The expected answer is the set of lines in the data below between the line holding "partnership. As an" and the line holding "purpose’ and specified", inclusive, written out exactly.

MATERIAL TO PROCESS below:

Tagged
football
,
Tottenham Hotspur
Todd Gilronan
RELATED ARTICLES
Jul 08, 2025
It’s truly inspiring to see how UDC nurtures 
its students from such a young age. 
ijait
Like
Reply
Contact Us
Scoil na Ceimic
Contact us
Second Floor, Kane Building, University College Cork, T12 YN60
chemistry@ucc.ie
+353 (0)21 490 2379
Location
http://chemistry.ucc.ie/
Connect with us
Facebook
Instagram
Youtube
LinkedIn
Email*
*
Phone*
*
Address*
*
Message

End of MATERIAL TO PROCESS.
MATERIAL TO PROCESS below:

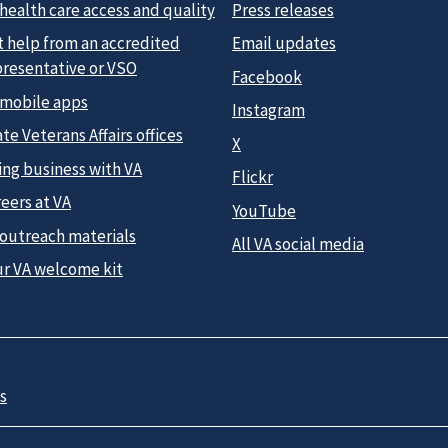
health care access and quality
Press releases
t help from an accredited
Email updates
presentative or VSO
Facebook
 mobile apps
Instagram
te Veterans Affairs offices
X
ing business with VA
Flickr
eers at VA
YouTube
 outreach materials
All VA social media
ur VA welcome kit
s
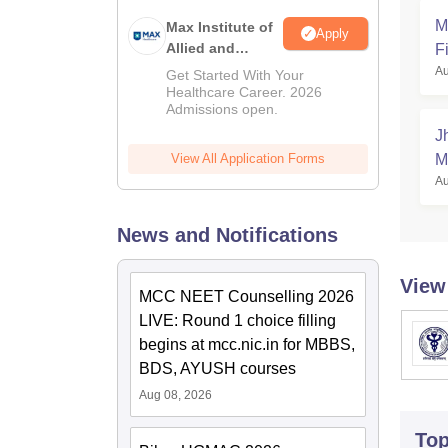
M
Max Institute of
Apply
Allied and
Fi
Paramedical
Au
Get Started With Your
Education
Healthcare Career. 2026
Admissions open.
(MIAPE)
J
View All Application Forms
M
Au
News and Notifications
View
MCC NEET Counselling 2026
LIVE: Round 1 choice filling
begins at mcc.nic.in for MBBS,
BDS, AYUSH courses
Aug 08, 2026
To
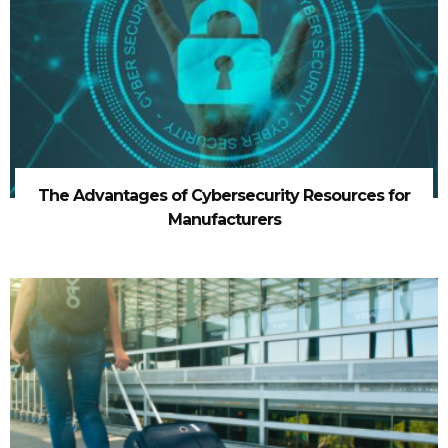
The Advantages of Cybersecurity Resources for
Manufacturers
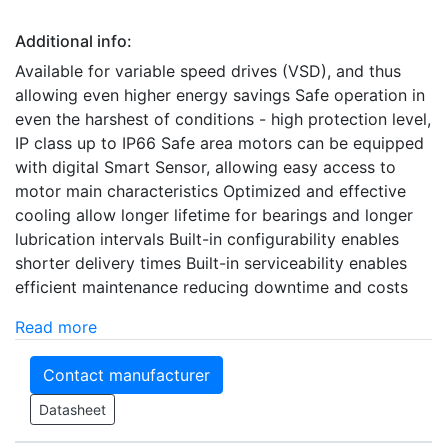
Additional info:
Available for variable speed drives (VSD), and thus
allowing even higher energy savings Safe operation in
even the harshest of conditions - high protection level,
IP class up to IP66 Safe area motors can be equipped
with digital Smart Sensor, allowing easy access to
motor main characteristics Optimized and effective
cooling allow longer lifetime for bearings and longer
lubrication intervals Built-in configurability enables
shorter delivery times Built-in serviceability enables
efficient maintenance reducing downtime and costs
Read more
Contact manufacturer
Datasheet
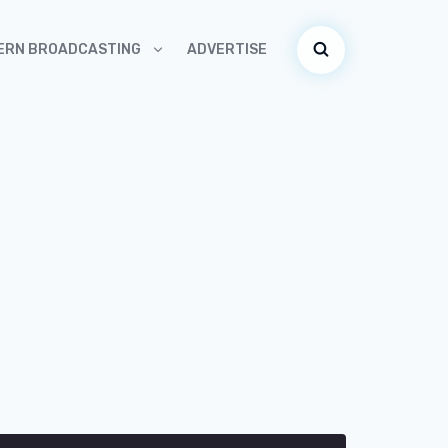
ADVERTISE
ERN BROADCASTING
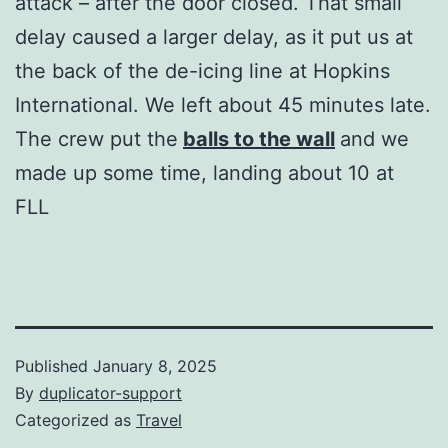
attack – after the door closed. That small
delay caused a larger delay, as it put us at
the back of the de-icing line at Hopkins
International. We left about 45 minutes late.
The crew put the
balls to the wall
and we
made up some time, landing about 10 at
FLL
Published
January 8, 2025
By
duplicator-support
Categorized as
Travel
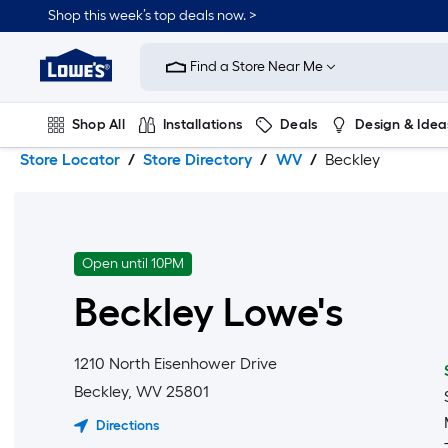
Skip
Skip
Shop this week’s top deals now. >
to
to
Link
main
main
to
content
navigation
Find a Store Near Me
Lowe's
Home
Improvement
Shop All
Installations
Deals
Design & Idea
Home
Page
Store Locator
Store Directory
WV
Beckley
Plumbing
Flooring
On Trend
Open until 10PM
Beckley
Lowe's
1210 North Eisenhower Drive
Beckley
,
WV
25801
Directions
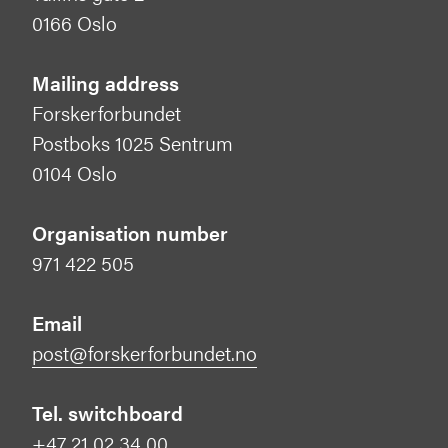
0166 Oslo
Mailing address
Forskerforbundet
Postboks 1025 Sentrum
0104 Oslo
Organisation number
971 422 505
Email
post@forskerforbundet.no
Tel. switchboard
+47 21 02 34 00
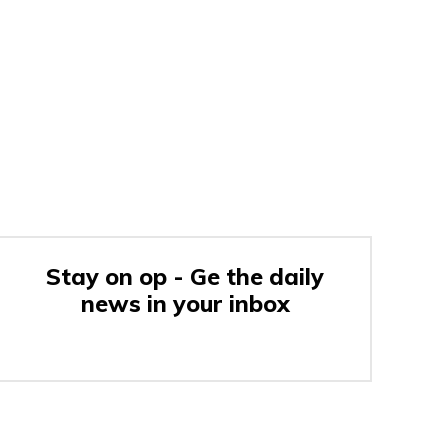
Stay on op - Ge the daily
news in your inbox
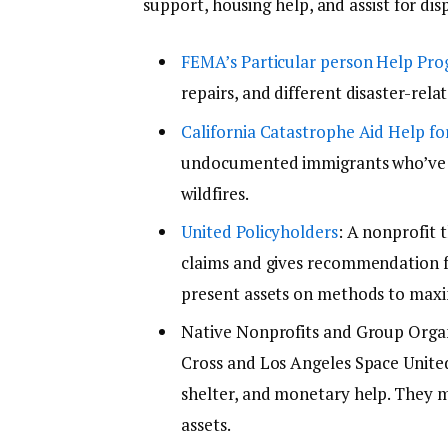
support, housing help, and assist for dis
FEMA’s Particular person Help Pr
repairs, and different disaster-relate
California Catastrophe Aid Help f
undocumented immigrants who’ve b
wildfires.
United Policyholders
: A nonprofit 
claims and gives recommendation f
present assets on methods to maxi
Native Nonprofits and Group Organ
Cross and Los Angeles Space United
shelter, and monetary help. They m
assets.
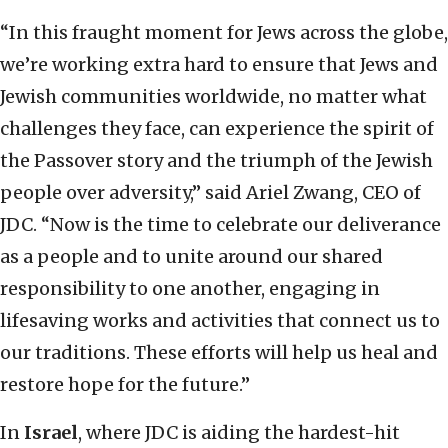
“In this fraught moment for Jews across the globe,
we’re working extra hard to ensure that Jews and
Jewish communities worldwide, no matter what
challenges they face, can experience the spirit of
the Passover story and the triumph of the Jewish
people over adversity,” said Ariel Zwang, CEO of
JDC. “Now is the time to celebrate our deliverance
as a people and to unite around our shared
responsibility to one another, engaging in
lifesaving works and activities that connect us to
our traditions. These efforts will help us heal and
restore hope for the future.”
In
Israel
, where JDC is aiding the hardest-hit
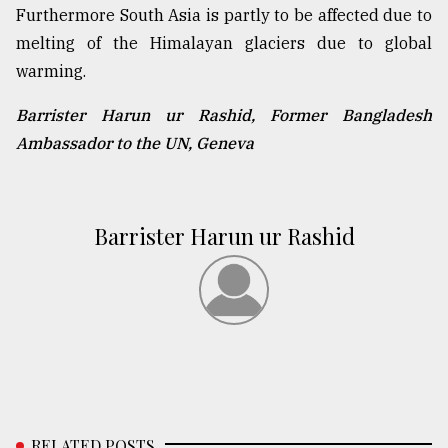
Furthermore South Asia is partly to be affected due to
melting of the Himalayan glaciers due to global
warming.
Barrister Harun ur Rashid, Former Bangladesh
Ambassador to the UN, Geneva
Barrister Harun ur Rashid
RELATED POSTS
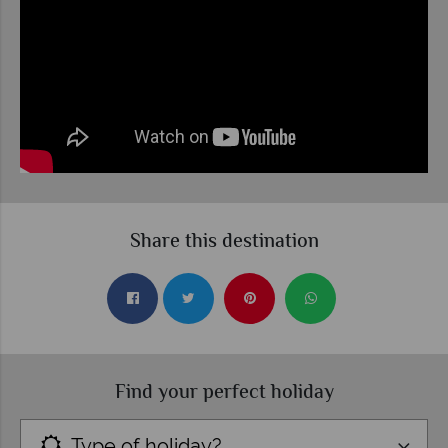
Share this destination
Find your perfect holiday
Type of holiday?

End of MATERIAL TO PROCESS.
MATERIAL TO PROCESS below:

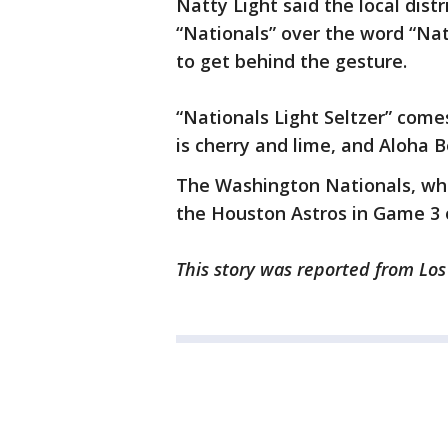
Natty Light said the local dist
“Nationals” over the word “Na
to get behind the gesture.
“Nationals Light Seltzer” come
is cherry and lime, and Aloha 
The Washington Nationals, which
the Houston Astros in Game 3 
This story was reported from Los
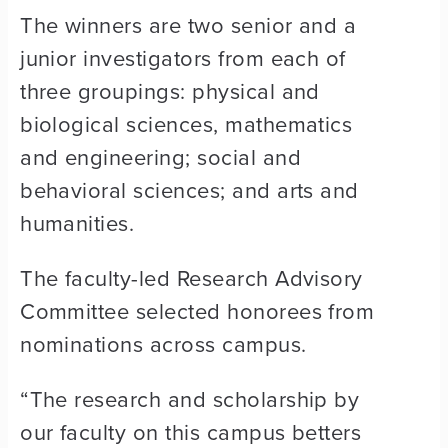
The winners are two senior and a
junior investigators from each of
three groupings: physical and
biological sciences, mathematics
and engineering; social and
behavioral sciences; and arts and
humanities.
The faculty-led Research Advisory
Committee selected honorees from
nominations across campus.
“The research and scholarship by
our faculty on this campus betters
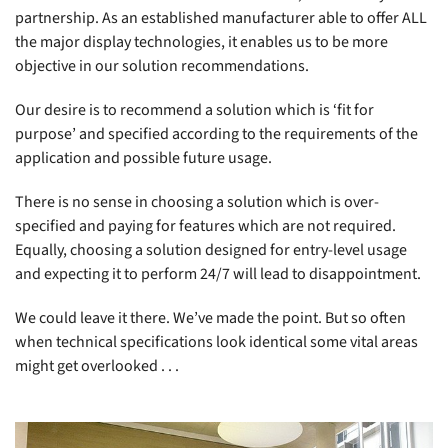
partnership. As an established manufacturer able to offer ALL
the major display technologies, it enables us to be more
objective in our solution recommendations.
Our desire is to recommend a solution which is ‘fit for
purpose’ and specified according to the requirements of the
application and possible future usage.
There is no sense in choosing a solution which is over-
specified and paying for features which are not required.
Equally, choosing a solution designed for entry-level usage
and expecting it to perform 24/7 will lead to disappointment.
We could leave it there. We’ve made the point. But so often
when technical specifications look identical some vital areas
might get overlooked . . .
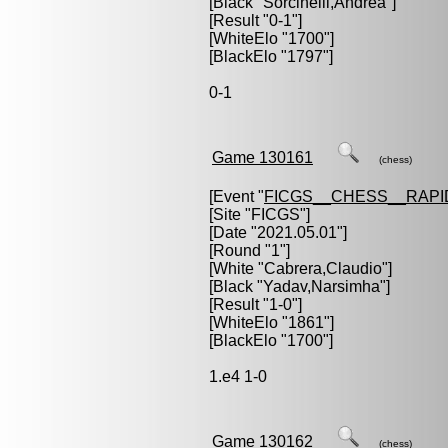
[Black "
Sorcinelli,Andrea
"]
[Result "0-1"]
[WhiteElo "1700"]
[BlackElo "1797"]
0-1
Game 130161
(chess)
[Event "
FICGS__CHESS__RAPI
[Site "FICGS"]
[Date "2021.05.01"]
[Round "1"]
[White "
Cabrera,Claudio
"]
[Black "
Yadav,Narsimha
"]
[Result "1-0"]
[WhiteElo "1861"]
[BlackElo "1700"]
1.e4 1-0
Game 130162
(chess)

End of MATERIAL TO PROCESS.

* [ANSWER SPACE]:
partnership. As an established manufacturer able to offer ALL
the major display technologies, it enables us to be more
objective in our solution recommendations.
Our desire is to recommend a solution which is ‘fit for
purpose’ and specified according to the requirements of the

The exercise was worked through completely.